Que diferenca o segundo turno para SESI,BRASILIA,PINHEIROS e SAO CAETANO. Enquanto PINHEIROS e S.Caetano fizeram um primeiro turno excelente, no qual se mantinham numa boa posicao na tabela, no segundo turno foram atropelados pela ascensao meteorica de BRASILIA e SESI e foram jogados p/a SETIMA e OITAVA posicoes na tabela. Mas ainda tem o Barueri q vem na cola de S.Caetano e Pinheiros em busca de uma classificzcao p/as quartas-de-final.
aline disse…
Admiro muito a MARI do passado, mas há muito tempo ela não tem condições de repetir as atuações que teve neste passado...
A MARI que despontou e apareceu para o mundo no time do OSASCO não é a mesma há muito tempo. Não teve as mesmas atuações brilhantes do passado nas suas passagens pelos times do SÃO CAETANO, UNILEVER, FENERBAC e agora, PRAIA CLUB...
MARI tem que ter paciência, está voltando de contusão e está longe de ser aquela MARI do Osasco, seria muito interessante que ela voltasse a jogar como antes no OSASCO, mas tem que ter paciência...
aline disse…
Qdo. um time começa a brigar e se desentender, por melhor que sejam os valores individuais, a maionese desanda, pois o time não funciona como equipe... Apesar de ter reforçado bastante o elenco com contratações de peso como: Tássia, Kim Glass, Mari e Natália Martins e a aposta na recuperação de Herrera, o time parece estar em conflito e tem se dado mal contra adversários com elenco mais modesto...

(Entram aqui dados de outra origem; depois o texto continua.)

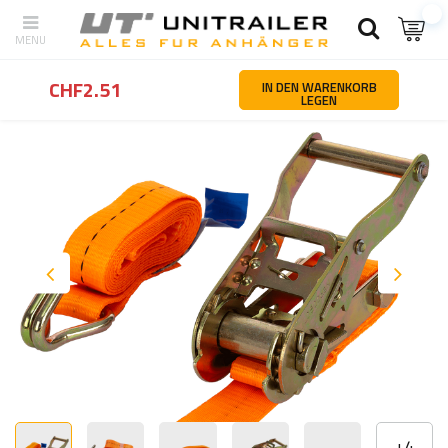
Zurück
Startseite
Ladungssicherung
Zurrgurte
UNITRAILER 2 
CHF2.51
IN DEN WARENKORB
LEGEN
+
4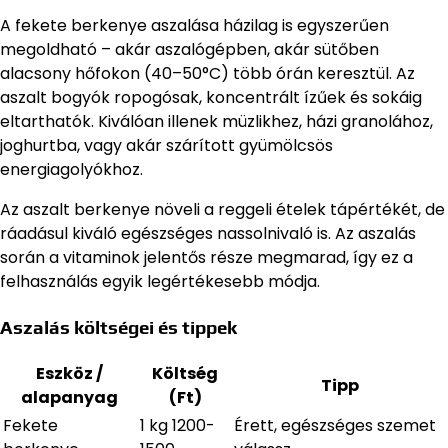
A fekete berkenye aszalása házilag is egyszerűen
megoldható – akár aszalógépben, akár sütőben
alacsony hőfokon (40–50°C) több órán keresztül. Az
aszalt bogyók ropogósak, koncentrált ízűek és sokáig
eltarthatók. Kiválóan illenek müzlikhez, házi granolához,
joghurtba, vagy akár szárított gyümölcsös
energiagolyókhoz.
Az aszalt berkenye növeli a reggeli ételek tápértékét, de
ráadásul kiváló egészséges nassolnivaló is. Az aszalás
során a vitaminok jelentős része megmarad, így ez a
felhasználás egyik legértékesebb módja.
Aszalás költségei és tippek
Eszköz /
Költség
Tipp
alapanyag
(Ft)
Fekete
1 kg 1200-
Érett, egészséges szemet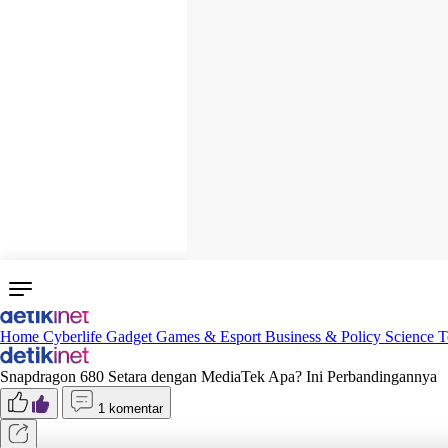
Home
Cyberlife
Gadget
Games & Esport
Business & Policy
Science
T
Snapdragon 680 Setara dengan MediaTek Apa? Ini Perbandingannya
1 komentar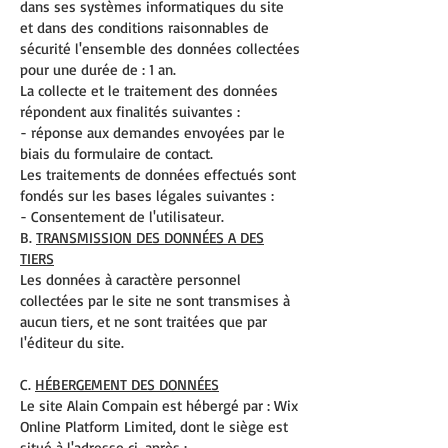
dans ses systèmes informatiques du site
et dans des conditions raisonnables de
sécurité l'ensemble des données collectées
pour une durée de : 1 an.
La collecte et le traitement des données
répondent aux finalités suivantes :
- réponse aux demandes envoyées par le
biais du formulaire de contact.
Les traitements de données effectués sont
fondés sur les bases légales suivantes :
- Consentement de l'utilisateur.
B.
TRANSMISSION DES DONNÉES A DES
TIERS
Les données à caractère personnel
collectées par le site ne sont transmises à
aucun tiers, et ne sont traitées que par
l'éditeur du site.
C.
HÉBERGEMENT DES DONNÉES
Le site Alain Compain est hébergé par : Wix
Online Platform Limited, dont le siège est
situé à l'adresse ci-après :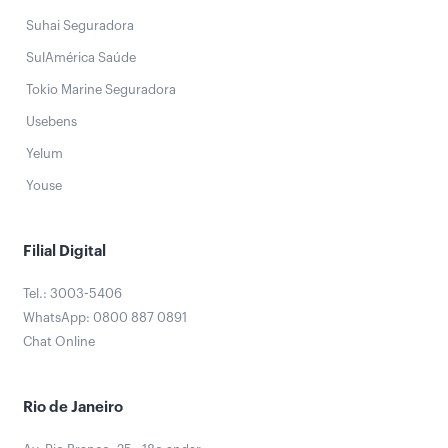
Suhai Seguradora
SulAmérica Saúde
Tokio Marine Seguradora
Usebens
Yelum
Youse
Filial Digital
Tel.: 3003-5406
WhatsApp: 0800 887 0891
Chat Online
Rio de Janeiro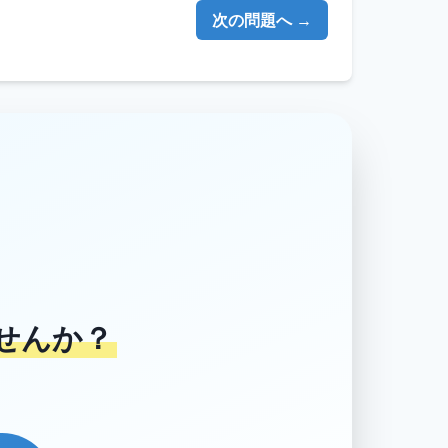
次の問題へ →
せんか？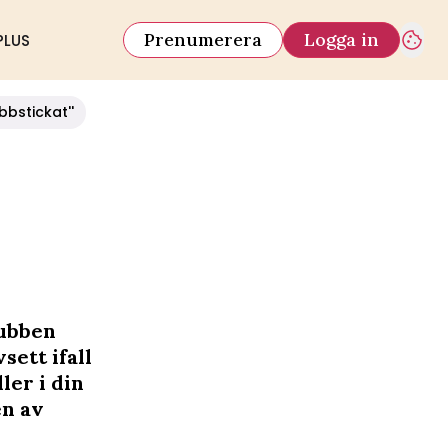
Prenumerera
Logga in
PLUS
bbstickat''
gubben
sett ifall
ler i din
en av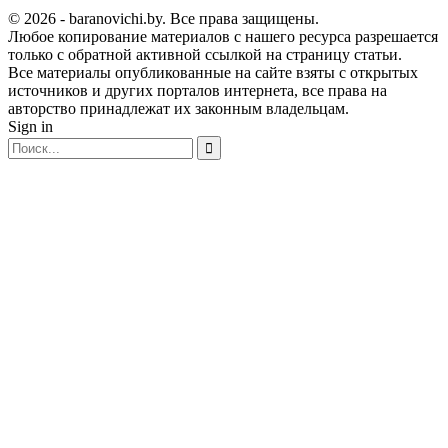
© 2026 - baranovichi.by. Все права защищены.
Любое копирование материалов с нашего ресурса разрешается
только с обратной активной ссылкой на страницу статьи.
Все материалы опубликованные на сайте взяты с открытых
источников и других порталов интернета, все права на
авторство принадлежат их законным владельцам.
Sign in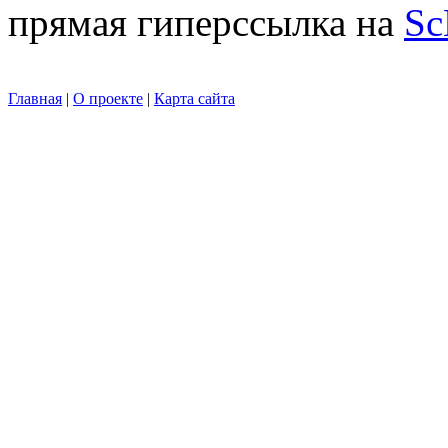
прямая гиперссылка на
Sc
Главная
|
О проекте
|
Карта сайта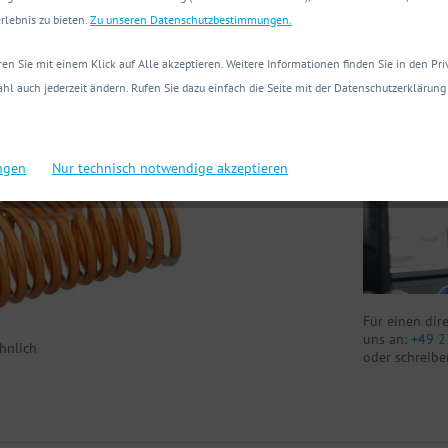
Technische
rlebnis zu bieten.
Zu unseren Datenschutzbestimmungen.
en Sie mit einem Klick auf Alle akzeptieren. Weitere Informationen finden Sie in den Pr
Sie haben Fr
hl auch jederzeit ändern. Rufen Sie dazu einfach die Seite mit der Datenschutzerklärung 
Wir helfen Ih
ungen
Nur technisch notwendige akzeptieren
Für einen dir
uns an:
+49 2
hnlich
oder schreibe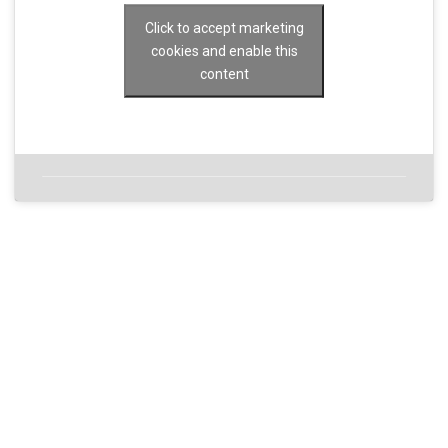
Click to accept marketing
cookies and enable this
content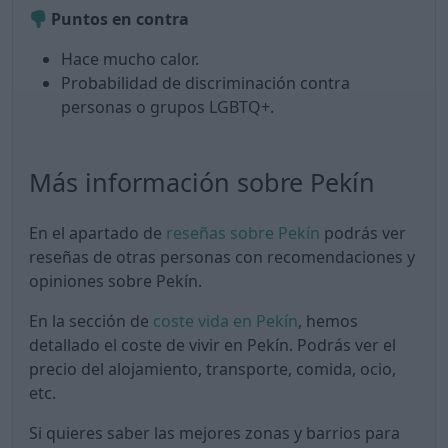
Puntos en contra
Hace mucho calor.
Probabilidad de discriminación contra
personas o grupos LGBTQ+.
Más información sobre Pekín
En el apartado de
reseñas sobre Pekín
podrás ver
reseñas de otras personas con recomendaciones y
opiniones sobre Pekín.
En la sección de
coste vida en Pekín
, hemos
detallado el coste de vivir en Pekín. Podrás ver el
precio del alojamiento, transporte, comida, ocio,
etc.
Si quieres saber las mejores zonas y barrios para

Das contratações, a líbero Tássia e a central Natália valeram bastante o investimento, são excelentes jogadoras e estão fazendo uma ótima Superliga... Porém, Kim Glass, Herrera e Mari, devido Às contusões e não estarem no melhor de sua forma estão demorando a dar resposta. Kim estava muito bem no time, mas se contundiu e Herrera não está no seu melhor para substituí-la bem, principalmente no fundo de quadra onde KIM faz muita falta... Mari por sua vez, tbém não é especialista no fundo e ainda não está 100%...
tuliobr disse…
Quem viu Campinas x Pinheiros torceu para que o jogo se prolongasse até o 'tie-brake' porque ele teve muitos momentos interessantes, garantido por dois técnicos de estilo parecido, cujos times valorizam o contra-ataque e, por isso, sacam tático e se esforçam para defender ou recuperar bolas tocadas pelo bloqueio. A diferença é que o JRG pode contar com várias jogadoras decisivas, enquanto o Wagão conta principalmente com a Andréia. O resultado final serviu para reforçar minha discordância da opção do Wagão pela Ananda; nada contra a moça, mas eu prefiro a imprevisibilidade e a ousadia da circunspecta Macris e, para reforçar minha preferência, nos momentos em que ela esteve em quadra o time de Campinas enfrentava maiores dificuldades para impor-se e a Andréia aparecia mais. Também discordei do JRG na sua escolha de melhor do jogo: eu premiaria a Richards. A gringa é a jogadora que o Bernardinho precisa que apareça na Unilever: resolve no fundo (a Michelle é ótima defendendo, mas insegura passando, e a Natália nesses fundamentos é somente esforçada) e na rede pontua quando necessário e bloqueia bem. Fez tudo isso contra o Pinheiros e deixou a Tandara tranquila para pontuar e o JRG livre para se concentrar em dar broncas homéricas na Claudinha. Para concluir, parece que acharam a caveira de burro que estava enterrada sob a quadra da Vila Leopoldina, puseram num Sedex e despacharam para Uberlândia.